→ Task to complete:
Only lines with the string "profile" should be returned from the data below.

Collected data
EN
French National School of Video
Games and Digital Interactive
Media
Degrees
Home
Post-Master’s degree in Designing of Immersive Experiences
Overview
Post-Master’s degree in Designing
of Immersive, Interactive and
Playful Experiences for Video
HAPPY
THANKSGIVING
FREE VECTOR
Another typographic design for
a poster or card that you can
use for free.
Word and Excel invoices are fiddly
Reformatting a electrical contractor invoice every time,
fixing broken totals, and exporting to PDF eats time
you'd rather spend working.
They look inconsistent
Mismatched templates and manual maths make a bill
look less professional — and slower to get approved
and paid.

---

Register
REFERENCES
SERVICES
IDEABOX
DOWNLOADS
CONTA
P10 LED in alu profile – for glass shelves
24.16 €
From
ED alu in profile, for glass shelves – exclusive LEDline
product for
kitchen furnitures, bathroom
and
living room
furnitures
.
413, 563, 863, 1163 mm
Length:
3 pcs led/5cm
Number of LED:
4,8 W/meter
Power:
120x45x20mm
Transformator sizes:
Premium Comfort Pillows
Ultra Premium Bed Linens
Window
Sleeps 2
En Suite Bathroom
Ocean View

→ Completed exercise:
P10 LED in alu profile – for glass shelves
ED alu in profile, for glass shelves – exclusive LEDline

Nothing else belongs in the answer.